閑文字手帖

馬手に盃 弓手に肴

190 贅沢でも我が儘でも

 シャープのSHV33を常用してゐる。發賣は2016年初頭だからほぼ3年前。スマートフォンの世界で見ると、随分と古い機種といふことになる。尤も古いからといつて不自由がわけではなく、これにはふたつの見方がある。この機種が發賣以來3年を経て、常用に足る性能を持つてゐるといふこと。もうひとつはわたしが3年前の機種でも不便がない程度の使ひ方に留まつてゐるといふこと。どう考へたつて後者である。何しろ使ふのはウェブを眺めるのとメール、画像の撮影、サイマルラヂオの聴取、稀に通話と電子マネー程度だから、先代のこれも3年余り使つたHTC機だつて、大して不自由は感じないだらうと思はれる。

 さうなると機種の変更を行ふ積極的な理由は何かといふ問題…疑問が浮んできて、シャープにしたのはHTC機の電池が保たなくなり、挙動がをかしくなつた(勝手な再起動の頻發)からなのを思ひ出した。裏を返すと、さういつた事象が起きず、電池の交換も出來てゐたら、HTC機を今も現役で使つてゐる可能性は相応にあつた。馴れと厭きを別にすると、機械として使ひものにならない…少なくとも常用するのに信を置けないといふ状況が、機種変更に到つた事情と云へて、これはどうもオーソドックスとは呼びにくい。そんな態度のひと計りだと、キャリアは困るだらうと云はれても、それはこちらの知つた話ではない。手に馴染ませて使ふ機械を2年や3年程度で交換させて成り立つ商ひなら、それはそのモデルが最初から間違いひだつたといふことでせう。

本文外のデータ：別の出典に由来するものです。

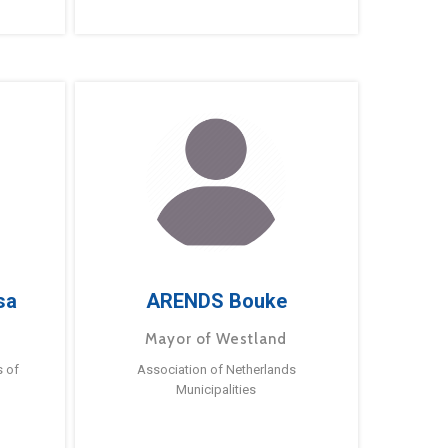
sa
ARENDS Bouke
Mayor of Westland
s of
Association of Netherlands
Municipalities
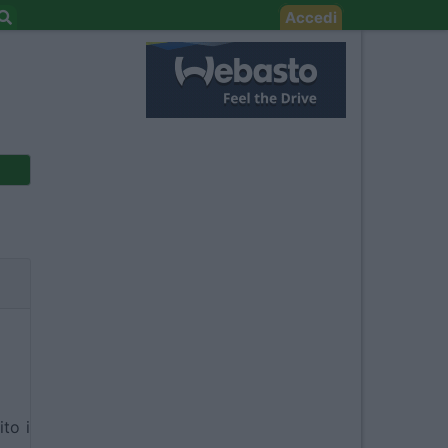
Accedi
ito i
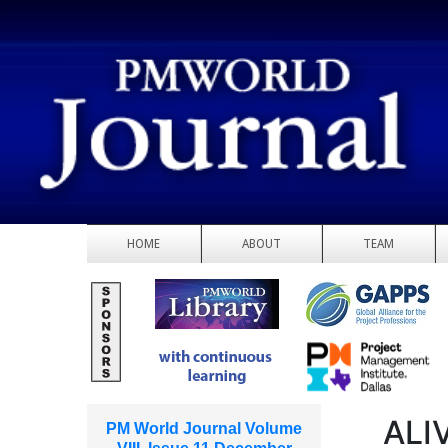
HOME
ABOUT
TEAM
ALI
PM World Journal Volume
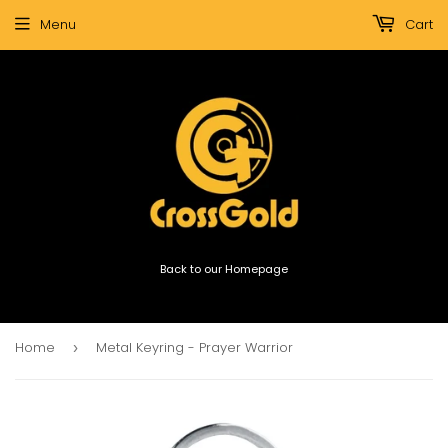
Menu
Cart
Back to our Homepage
Home
Metal Keyring - Prayer Warrior
›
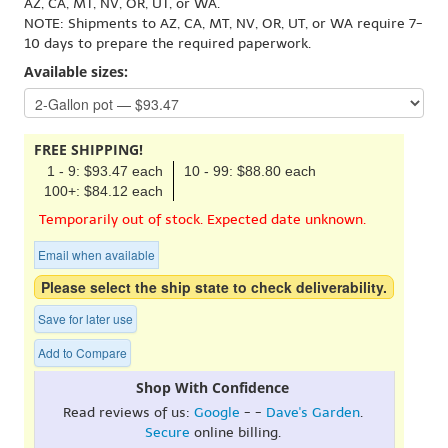
AZ, CA, MT, NV, OR, UT, or WA.
NOTE: Shipments to AZ, CA, MT, NV, OR, UT, or WA require 7-
10 days to prepare the required paperwork.
Available sizes:
FREE SHIPPING!
1 - 9: $93.47 each
10 - 99: $88.80 each
100+: $84.12 each
Temporarily out of stock. Expected date unknown.
Email when available
Please select the ship state to check deliverability.
Save for later use
Add to Compare
Shop With Confidence
Read reviews of us:
Google
- -
Dave's Garden
.
Secure
online billing.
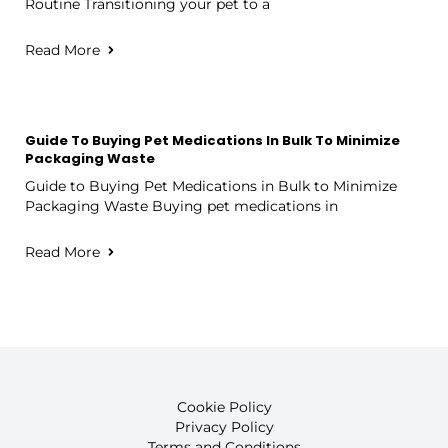
Routine Transitioning your pet to a
Read More
Guide To Buying Pet Medications In Bulk To Minimize
Packaging Waste
Guide to Buying Pet Medications in Bulk to Minimize
Packaging Waste Buying pet medications in
Read More
Cookie Policy
Privacy Policy
Terms and Conditions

 併しそれはガラケーの頃からさうだつたと指摘されれば、その点については同意する。だからと云つて、それがモデルの正しさを證明する論拠にはならない。端末の単価が莫迦げた値段になつたから、隠れてゐた、或は気にならなかつたことが剥き出しになつただけの話である。更に自分の使ひ方から云へば、毎月のランニング・コストだつて莫迦にはならない。かう云ふとキャリアのひとは、アプリが色々あります、樂しいゲームだつて用意してますし、兎に角使へば便利なんですと腰を低くするかも知れないが、いやスマートフォンをアプリだの樂しいゲームだのの為に使ふのではありません。さういふのは取り払つていいから、廉に使へませんかねと応じたら、答に窮するのではなからうか。ヴェテランに云はせたら格安SIMを撰べば済むよとなるのだらう。併しわたしは素人である。大急ぎで見栄を張ると使ふ自信くらゐ(多少は)ある。とは云へ限られた用途でしか使はないのに、自己責任的な代物には手を出したくない。

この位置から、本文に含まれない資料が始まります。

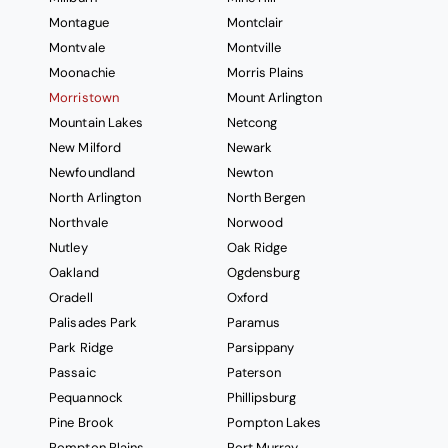
Montague
Montclair
Montvale
Montville
Moonachie
Morris Plains
Morristown
Mount Arlington
Mountain Lakes
Netcong
New Milford
Newark
Newfoundland
Newton
North Arlington
North Bergen
Northvale
Norwood
Nutley
Oak Ridge
Oakland
Ogdensburg
Oradell
Oxford
Palisades Park
Paramus
Park Ridge
Parsippany
Passaic
Paterson
Pequannock
Phillipsburg
Pine Brook
Pompton Lakes
Pompton Plains
Port Murray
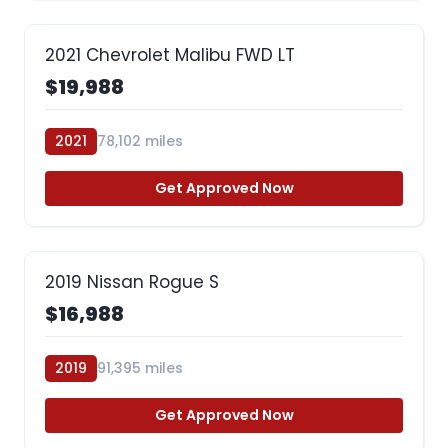
2021 Chevrolet Malibu FWD LT
$19,988
2021
78,102 miles
Get Approved Now
2019 Nissan Rogue S
$16,988
2019
91,395 miles
Get Approved Now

 ここまで書くと推測も莫迦ばかしいでせうが、ここまで文句を書き連ねたのは、SHV33からの機種変更を考へてゐるからである。機械に不満があつてだからではない。電池の保ちは少々惡くなつてはゐても、普段の利用に致命的でもなく、動作に問題が發生してもゐない。自分の使ひ方に掛かるコストが大きすぎぢやないかと思へてきて、さう考へても携帯端末を手放すわけにはゆかず、さてどうするのが最善…ではなくても、今よりはましになるのか。上に書いた通り、MVNO(所謂格安SIM)を使はうとは思はない。docomoSoftbankに変更する方法はあるけれど、それでメリットがあるのかどうか。15年くらゐ使つてゐるキャリア・メイルを手放すのはどうも躊躇ひを感じるし、家族があつて一緒に変更するなら色々あるだらうとして、さういふ環境ではないから、考へから外してもよささうである。なので(料金体系の複雑さは罵倒の限りを尽したいのだが)今契約してゐるauでの変更を前提にする。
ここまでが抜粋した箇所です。